Hastalık olduğunu düşünüyorum çünkü çok düşünmek belasına bir yakalandıysanız, günlük rutin işlerinizi yapamaz hale gelirsiniz. Çalışamazsınız, okuyamazsınız, uyuyamazsınız çünkü zihniniz durmadan düşünmektedir. Bu düşünceleri durdurmak çoğu zaman zordur.

Çok düşünmeye sebep olan unsurlardan birinin sağlıklı karar alamamaktır.
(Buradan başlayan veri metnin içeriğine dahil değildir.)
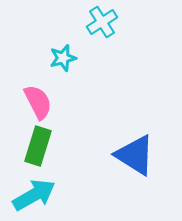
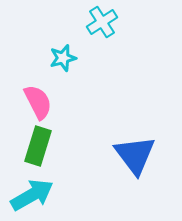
blue triangle: rotated 21 degrees clockwise
cyan arrow: moved 2 px left
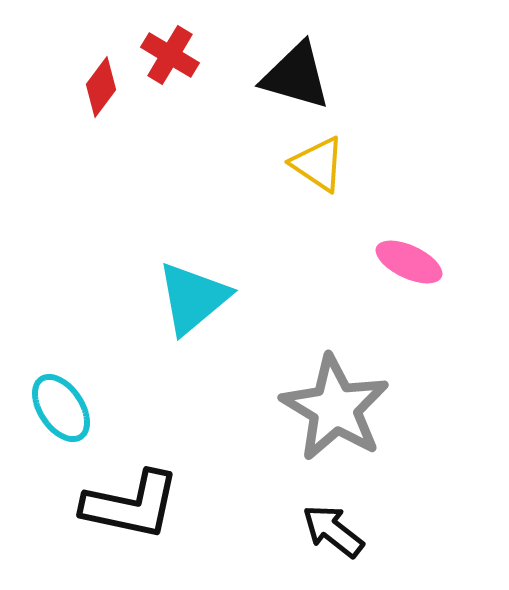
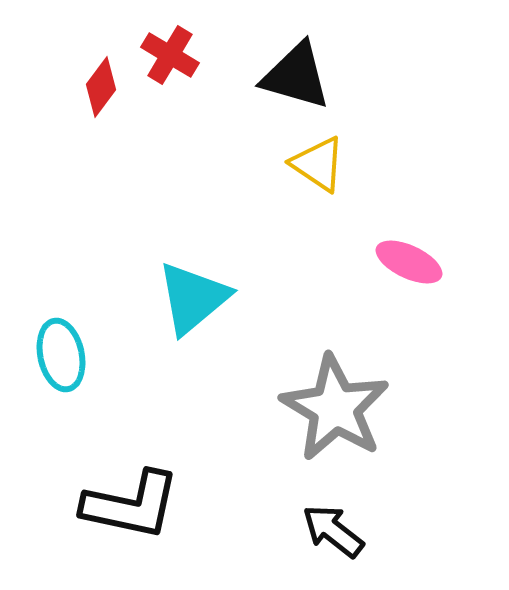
cyan ellipse: moved 53 px up; rotated 22 degrees clockwise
Karar alma sürecimiz bir kez sekteye uğradığında artık beynimizde sürekli akıp duran düşünceleri ne yazık ki neticelendirip yeni işlevlere geçemiyor. Bunun sonucunda da bu durum kişi için yıkıcı bir hal alıyor.

Yürüyüşler, okumak, akıl istemeler, bazen ağlamak… Hiçbiri bir sonuç vermiyor.

Ne kadar çok düşünürsen eylemek için gereken zamandan o kadar çok feragat etmişsin demektir. Bu da, kendi ömründen o kadar feragat etmişsin demektir. Hatta sadece kendi ömründen değil sizi sevenlerin ömründen de çalmaktır bir nevi.

Aslında çok düşünen kişi bilir. Her şey olacağına varır. Her ihtimali düşünmek hiçbir şeyi değiştirmez en azından sadece düşünmek değiştirmez ama yine de düşünceler alır seni götürür hiçte olmak istemediğin diyarlara. Çünkü orada düşünceler vardır ama sevdiğin, sevdiceğin yoktur…

Düşüncelerimize meydan okuyabildiğimiz günlere…

Çatabilirsen önce fikirlerime çat, sonra bana.